*The task:* Each line with the string "Dispozitive" is to be copied from the records below.

*Supplied data:*
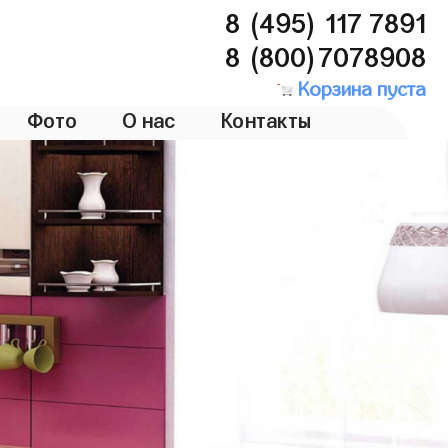
8 (495) 117 7891
8 (800)7078908
Корзина пуста
Фото
О нас
Контакты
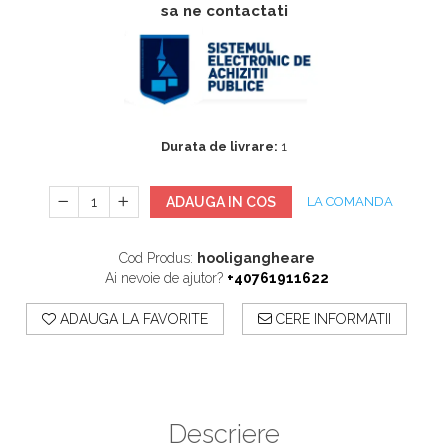
sa ne contactati
Accesorii
Accesorii generatoare
Aparate de respirat autonome
Camere Termice
Accesorii pentru camere de
termoviziune
Accesorii De Trecere A Apei Si
Durata de livrare:
1
Spumei
Furtunuri si accesorii
ADAUGA IN COS
LA COMANDA
Detectoare De Gaze
Accesorii detectare de gaz
Cod Produs:
hooligangheare
Dispozitive De Masurare
Ai nevoie de ajutor?
+40761911622
Radiatii
ADAUGA LA FAVORITE
CERE INFORMATII
Diverse Dispozitive De
Masurare
Filtre Si Sorburi
Pulberi De Stingere
Descriere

*Task answer:*
Dispozitive De Masurare
Diverse Dispozitive De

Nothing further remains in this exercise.